WHAT TO PRODUCE >> Would you output the entries below only from the line containing "Impact (391, 2407)" through the line containing "here (535, 538)", exactly as they stand and with both ends included?

RECORDS PROVIDED >>
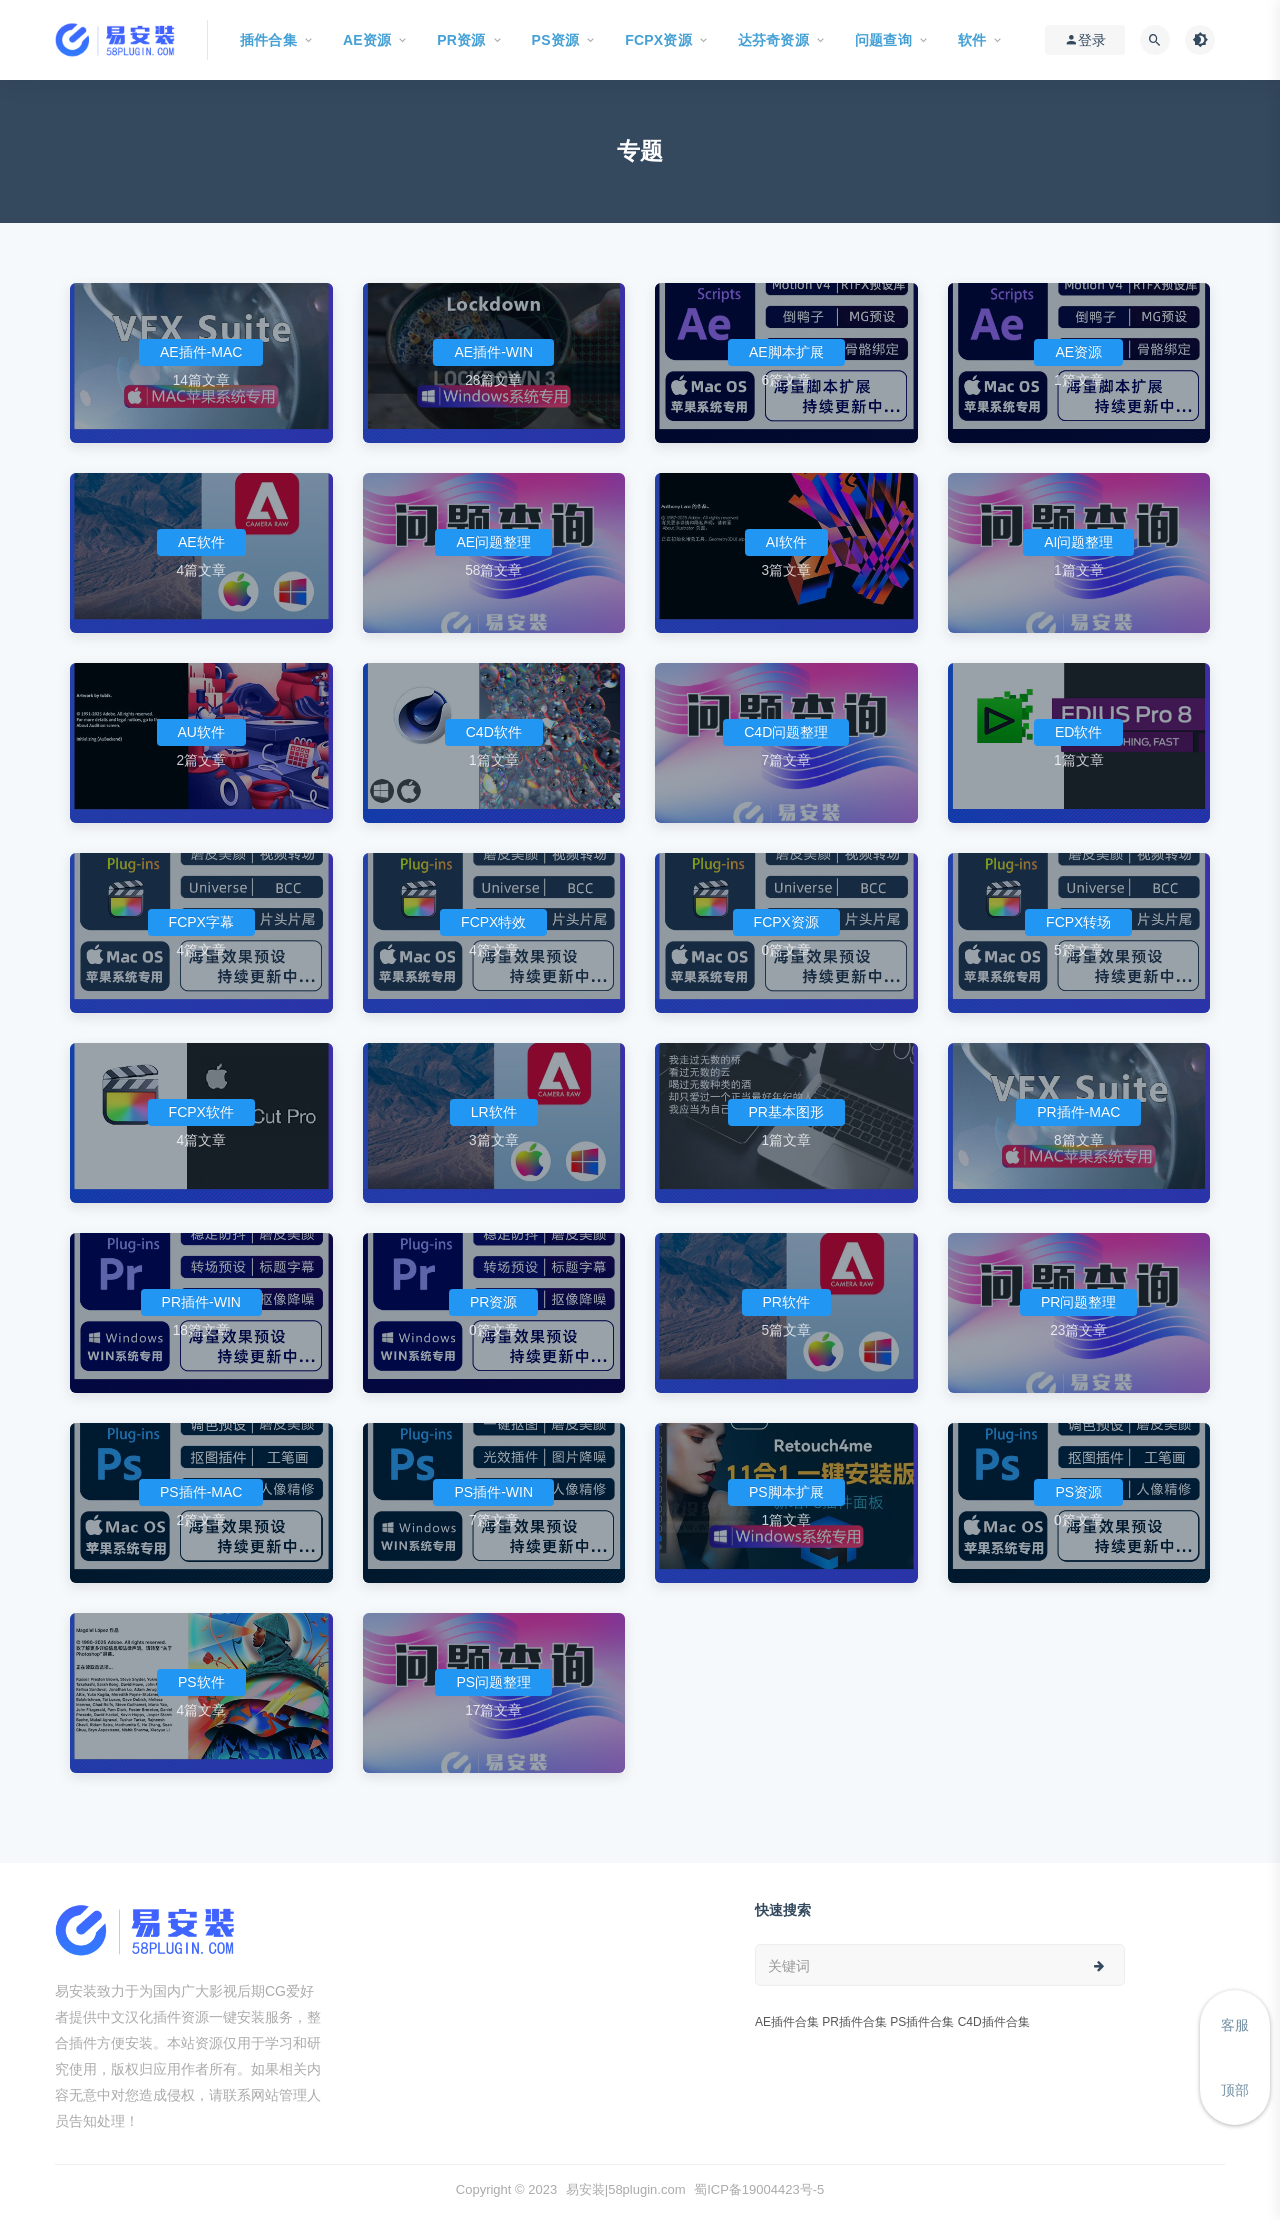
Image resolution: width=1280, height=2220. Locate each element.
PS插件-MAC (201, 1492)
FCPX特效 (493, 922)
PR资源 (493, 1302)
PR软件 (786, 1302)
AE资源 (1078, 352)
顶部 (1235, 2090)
==
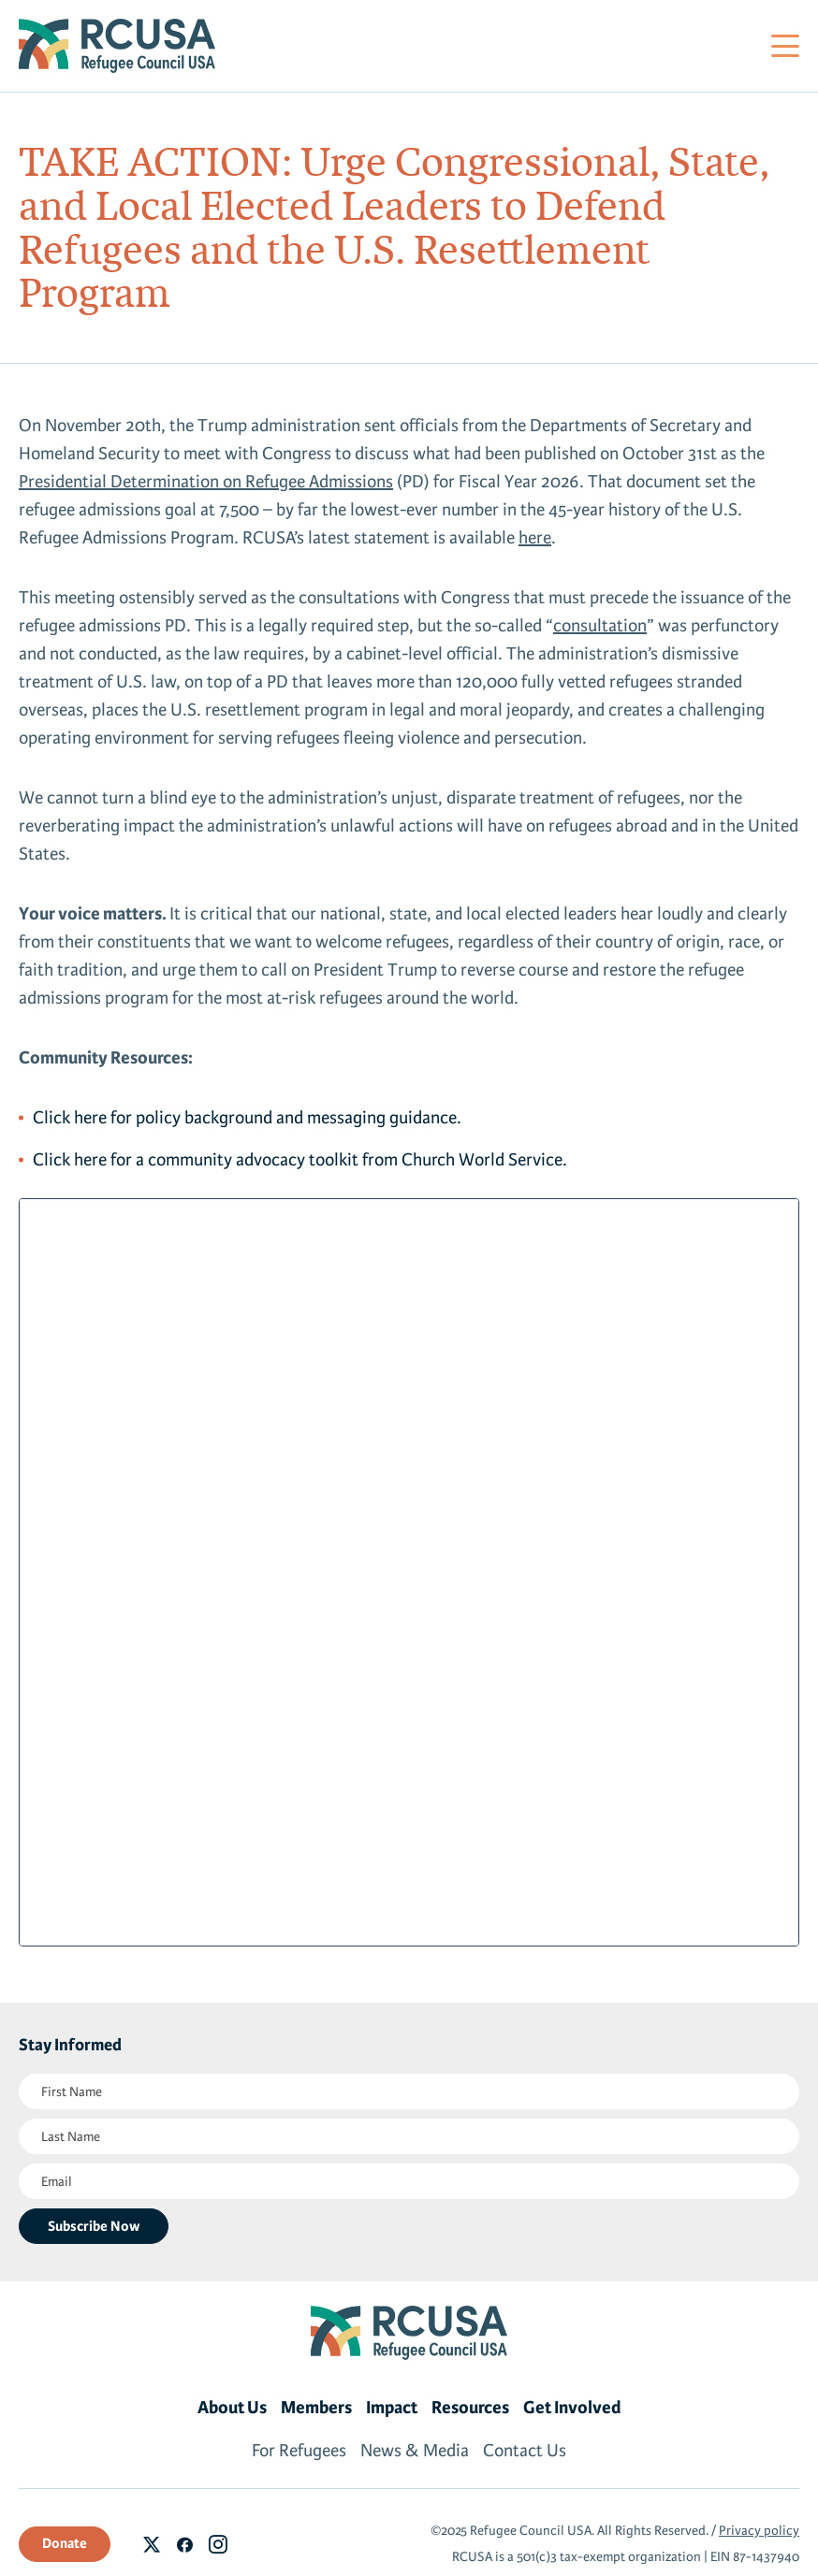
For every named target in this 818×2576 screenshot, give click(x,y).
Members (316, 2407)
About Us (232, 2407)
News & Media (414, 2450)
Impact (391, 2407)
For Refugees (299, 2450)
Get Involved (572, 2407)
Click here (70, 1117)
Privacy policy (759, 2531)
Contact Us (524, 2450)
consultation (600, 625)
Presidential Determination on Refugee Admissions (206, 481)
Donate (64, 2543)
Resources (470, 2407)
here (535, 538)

REPLY TO THE EXERCISE >>
Impact (391, 2407)
For Refugees (299, 2450)
Get Involved (572, 2407)
Click here (70, 1117)
Privacy policy (759, 2531)
Contact Us (524, 2450)
consultation (600, 625)
Presidential Determination on Refugee Admissions (206, 481)
Donate (64, 2543)
Resources (470, 2407)
here (535, 538)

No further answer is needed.